Papyrus fragment of John's Gospel from AD 125, the earliest known partial copy.

The Gospel According to John (Greek: Τὸ κατὰ Ἰωάννην εὐαγγέλιον, to kata Ioannen euangelion) is one of the four canonical gospels in the Christian Bible. In the New Testament it traditionally appears fourth, after the "Synoptic Gospels" of Matthew, Mark, and Luke. John begins with the witness and affirmation of John the Baptist and concludes with the death, burial, resurrection, and post-resurrection appearances of Jesus. Its author claims to have been part of Jesus' inner circle, but does not give his name. Tradition has identified him as John the Apostle, the youngest member of the group.

John's Gospel is noted for depicting certain doctrinal matters and historical events in markedly differently ways than in the other three Gospels, which were probably written a few decades earlier. The differences may be intended to show that Christianity had "matured" from its Jewish origins, and was no longer to be considered a junior sect of Judaism.
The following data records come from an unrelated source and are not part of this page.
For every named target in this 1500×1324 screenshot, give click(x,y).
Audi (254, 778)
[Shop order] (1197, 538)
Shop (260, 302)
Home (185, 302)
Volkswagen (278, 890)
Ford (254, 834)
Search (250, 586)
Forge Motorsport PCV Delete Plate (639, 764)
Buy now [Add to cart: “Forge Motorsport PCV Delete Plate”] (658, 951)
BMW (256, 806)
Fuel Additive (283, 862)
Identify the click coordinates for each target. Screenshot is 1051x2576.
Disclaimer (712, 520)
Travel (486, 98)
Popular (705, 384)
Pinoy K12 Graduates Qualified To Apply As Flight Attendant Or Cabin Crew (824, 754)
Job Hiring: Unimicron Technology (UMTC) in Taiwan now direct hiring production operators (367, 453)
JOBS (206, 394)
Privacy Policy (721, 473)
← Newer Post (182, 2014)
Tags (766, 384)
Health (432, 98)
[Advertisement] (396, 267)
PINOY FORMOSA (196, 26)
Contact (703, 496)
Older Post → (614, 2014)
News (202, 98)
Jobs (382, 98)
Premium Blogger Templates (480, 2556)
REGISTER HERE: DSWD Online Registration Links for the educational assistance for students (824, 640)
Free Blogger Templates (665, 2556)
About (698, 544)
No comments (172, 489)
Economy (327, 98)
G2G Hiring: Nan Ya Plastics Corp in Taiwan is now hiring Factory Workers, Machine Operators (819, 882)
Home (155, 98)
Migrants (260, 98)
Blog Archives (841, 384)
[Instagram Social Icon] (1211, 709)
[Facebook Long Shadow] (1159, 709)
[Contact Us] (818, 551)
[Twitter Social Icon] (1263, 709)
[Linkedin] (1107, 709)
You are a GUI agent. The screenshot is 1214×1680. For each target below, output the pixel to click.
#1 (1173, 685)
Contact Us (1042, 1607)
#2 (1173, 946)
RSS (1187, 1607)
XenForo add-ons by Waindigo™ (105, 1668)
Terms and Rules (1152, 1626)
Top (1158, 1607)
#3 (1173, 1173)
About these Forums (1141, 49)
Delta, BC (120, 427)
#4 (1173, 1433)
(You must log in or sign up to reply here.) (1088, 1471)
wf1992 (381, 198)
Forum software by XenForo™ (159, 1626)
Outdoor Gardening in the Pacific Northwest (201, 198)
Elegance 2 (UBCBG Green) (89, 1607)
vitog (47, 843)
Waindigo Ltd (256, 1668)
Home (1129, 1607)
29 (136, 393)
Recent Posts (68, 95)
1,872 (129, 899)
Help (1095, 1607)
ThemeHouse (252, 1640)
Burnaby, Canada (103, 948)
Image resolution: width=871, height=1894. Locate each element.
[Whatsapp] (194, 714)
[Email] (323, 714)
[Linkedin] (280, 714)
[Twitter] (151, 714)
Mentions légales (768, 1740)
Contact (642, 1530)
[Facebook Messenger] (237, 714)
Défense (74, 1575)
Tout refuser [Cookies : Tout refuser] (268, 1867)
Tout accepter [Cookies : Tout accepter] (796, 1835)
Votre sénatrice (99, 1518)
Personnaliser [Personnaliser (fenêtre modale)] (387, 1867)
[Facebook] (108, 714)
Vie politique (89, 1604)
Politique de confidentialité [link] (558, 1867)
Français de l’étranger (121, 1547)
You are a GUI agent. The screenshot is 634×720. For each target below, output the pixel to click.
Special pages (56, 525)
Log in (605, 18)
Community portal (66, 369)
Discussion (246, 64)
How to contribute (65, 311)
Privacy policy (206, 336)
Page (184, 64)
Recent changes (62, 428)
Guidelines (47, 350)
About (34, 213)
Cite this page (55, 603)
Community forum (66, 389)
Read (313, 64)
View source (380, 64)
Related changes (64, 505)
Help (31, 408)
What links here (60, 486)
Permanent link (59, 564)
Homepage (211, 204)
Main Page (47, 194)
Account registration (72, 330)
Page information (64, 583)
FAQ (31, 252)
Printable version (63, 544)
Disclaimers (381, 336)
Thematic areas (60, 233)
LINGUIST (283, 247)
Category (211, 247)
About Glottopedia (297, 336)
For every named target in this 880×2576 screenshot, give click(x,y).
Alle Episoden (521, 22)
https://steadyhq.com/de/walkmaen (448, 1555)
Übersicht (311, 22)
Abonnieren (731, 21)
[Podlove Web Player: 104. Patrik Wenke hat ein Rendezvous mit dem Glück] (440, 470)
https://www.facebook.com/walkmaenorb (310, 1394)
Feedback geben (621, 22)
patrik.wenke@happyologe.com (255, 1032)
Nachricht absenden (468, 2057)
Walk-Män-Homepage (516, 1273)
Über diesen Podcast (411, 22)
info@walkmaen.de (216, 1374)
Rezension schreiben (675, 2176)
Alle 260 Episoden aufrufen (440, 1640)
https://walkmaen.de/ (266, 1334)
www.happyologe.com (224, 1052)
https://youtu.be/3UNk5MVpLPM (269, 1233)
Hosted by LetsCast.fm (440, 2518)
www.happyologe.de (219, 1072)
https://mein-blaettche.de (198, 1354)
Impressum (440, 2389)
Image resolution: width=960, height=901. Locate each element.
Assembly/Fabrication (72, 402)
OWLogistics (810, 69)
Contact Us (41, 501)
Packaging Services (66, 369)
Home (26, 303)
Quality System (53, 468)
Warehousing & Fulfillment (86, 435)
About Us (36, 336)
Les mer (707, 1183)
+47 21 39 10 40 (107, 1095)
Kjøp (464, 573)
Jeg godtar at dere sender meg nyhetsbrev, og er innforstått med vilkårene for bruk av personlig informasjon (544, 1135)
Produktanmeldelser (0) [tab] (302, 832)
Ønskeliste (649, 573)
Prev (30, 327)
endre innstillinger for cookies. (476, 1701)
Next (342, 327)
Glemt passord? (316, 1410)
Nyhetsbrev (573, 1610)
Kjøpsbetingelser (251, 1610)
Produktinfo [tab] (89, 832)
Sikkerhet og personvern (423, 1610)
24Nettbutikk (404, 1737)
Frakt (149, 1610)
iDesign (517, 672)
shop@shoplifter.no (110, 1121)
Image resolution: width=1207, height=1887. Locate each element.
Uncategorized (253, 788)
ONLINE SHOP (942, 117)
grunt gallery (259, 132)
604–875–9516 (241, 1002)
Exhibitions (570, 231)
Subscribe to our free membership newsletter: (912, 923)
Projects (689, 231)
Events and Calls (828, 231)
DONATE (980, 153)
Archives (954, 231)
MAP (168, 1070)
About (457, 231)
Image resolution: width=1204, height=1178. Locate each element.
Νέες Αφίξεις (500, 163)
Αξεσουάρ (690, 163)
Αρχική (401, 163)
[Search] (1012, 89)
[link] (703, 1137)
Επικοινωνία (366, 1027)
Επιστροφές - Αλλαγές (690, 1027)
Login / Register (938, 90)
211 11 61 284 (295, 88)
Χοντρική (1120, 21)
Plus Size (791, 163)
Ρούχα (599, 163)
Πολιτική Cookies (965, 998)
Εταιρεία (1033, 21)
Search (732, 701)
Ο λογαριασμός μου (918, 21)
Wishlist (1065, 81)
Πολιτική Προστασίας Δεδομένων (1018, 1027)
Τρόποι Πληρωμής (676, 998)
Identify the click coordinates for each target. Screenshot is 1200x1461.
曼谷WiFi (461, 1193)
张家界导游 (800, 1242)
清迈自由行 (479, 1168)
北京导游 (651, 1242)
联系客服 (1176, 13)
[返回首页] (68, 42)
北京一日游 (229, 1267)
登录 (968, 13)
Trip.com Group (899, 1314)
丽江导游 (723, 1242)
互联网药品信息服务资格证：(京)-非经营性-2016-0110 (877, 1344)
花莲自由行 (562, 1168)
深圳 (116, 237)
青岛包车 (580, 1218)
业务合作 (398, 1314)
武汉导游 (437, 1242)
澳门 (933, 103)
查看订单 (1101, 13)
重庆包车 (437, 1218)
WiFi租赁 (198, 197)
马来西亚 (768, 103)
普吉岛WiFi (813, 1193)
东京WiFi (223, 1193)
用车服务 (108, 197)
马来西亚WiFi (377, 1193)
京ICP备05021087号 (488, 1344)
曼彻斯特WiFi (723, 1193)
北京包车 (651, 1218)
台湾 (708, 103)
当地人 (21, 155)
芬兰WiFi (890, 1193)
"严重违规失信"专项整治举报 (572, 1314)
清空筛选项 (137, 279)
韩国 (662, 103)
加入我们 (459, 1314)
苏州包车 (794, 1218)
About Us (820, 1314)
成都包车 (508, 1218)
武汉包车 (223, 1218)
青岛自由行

Gospel of John in Gunpowder Empire[]

As circulated in Agrippan Rome, the New Testament had only three Gospels: Matthew, Mark, and Luke. Any observer from the home timeline would notice that the Gospel of John was conspicuously absent. In fact, in all Agrippan literature, there was no indication that its author had even been born in that alternate. Comparative Crosstime Bible Studies enthusiasts liked to research this mystery.[1]